Front Genet. 2015 Apr 29;6:169. doi: 10.3389/fgene.2015.00169. eCollection 2015.
ChIP seq is a widely used assay to measure genome-wide protein binding. The decrease in costs associated with sequencing has led to a rise in the number of studies that investigate protein binding across treatment conditions or cell lines. In addition to the identification of binding sites, new studies evaluate the variation in protein binding between conditions. A number of approaches to study differential transcription factor binding have recently been developed. Several of these methods build upon established methods from RNA-seq to quantify differences in read counts. We compare how these new approaches perform on different data sets from the ENCODE project to illustrate the impact of data processing pipelines under different study designs. The performance of normalization methods for differential ChIP-seq depends strongly on the variation in total amount of protein bound between conditions, with total read count outperforming effective library size, or variants thereof, when a large variation in binding was studied. Use of input subtraction to correct for non-specific binding showed a relatively modest impact on the number of differential peaks found and the fold change accuracy to biological validation, however a larger impact might be expected for samples with more extreme copy number variations between them. Still, it did identify a small subset of novel differential regions while excluding some differential peaks in regions with high background signal. These results highlight proper scaling for between-sample data normalization as critical for differential transcription factor binding analysis and suggest bioinformaticians need to know about the variation in level of total protein binding between conditions to select the best analysis method. At the same time, validation using fold-change estimates from qRT-PCR suggests there is still room for further method improvement.

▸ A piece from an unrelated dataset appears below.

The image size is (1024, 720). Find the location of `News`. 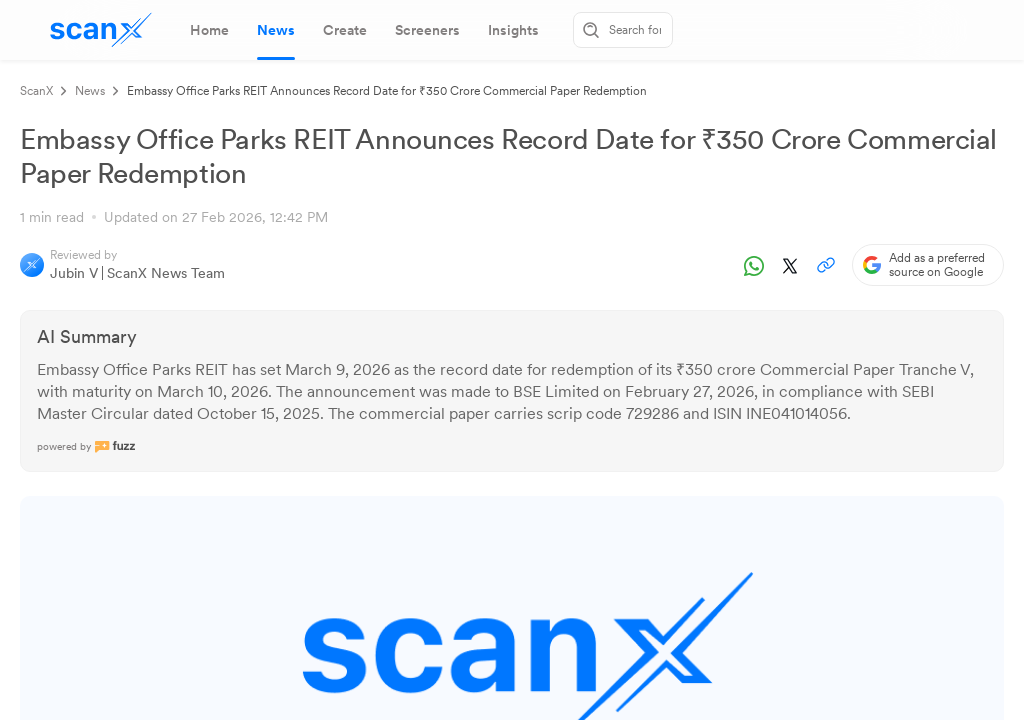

染色质免疫沉淀测序(ChIP seq)是一种广泛用于测量全基因组蛋白质结合的分析方法。测序成本的降低导致了在不同处理条件或细胞系中研究蛋白质结合的研究数量增加。除了识别结合位点外,新的研究还评估了不同条件之间蛋白质结合的差异。最近已经开发了多种研究差异转录因子结合的方法。其中一些方法基于RNA测序的既定方法来量化读数计数的差异。我们比较了这些新方法在来自ENCODE项目的不同数据集上的表现,以说明不同研究设计下数据处理流程的影响。差异ChIP-seq的标准化方法的性能在很大程度上取决于不同条件之间结合的蛋白质总量的差异,当研究结合存在较大差异时,总读数计数比有效文库大小或其变体表现更好。使用输入扣除来校正非特异性结合对发现的差异峰数量和与生物学验证的倍数变化准确性的影响相对较小,然而,对于它们之间具有更极端拷贝数变化的样本,可能会预期有更大的影响。尽管如此,它确实识别出了一小部分新的差异区域,同时排除了一些背景信号高的区域中的差异峰。这些结果强调了样本间数据标准化的适当缩放对于差异转录因子结合分析至关重要,并表明生物信息学家需要了解不同条件之间总蛋白质结合水平的差异,以选择最佳分析方法。同时,使用qRT-PCR的倍数变化估计进行验证表明仍有进一步改进方法的空间。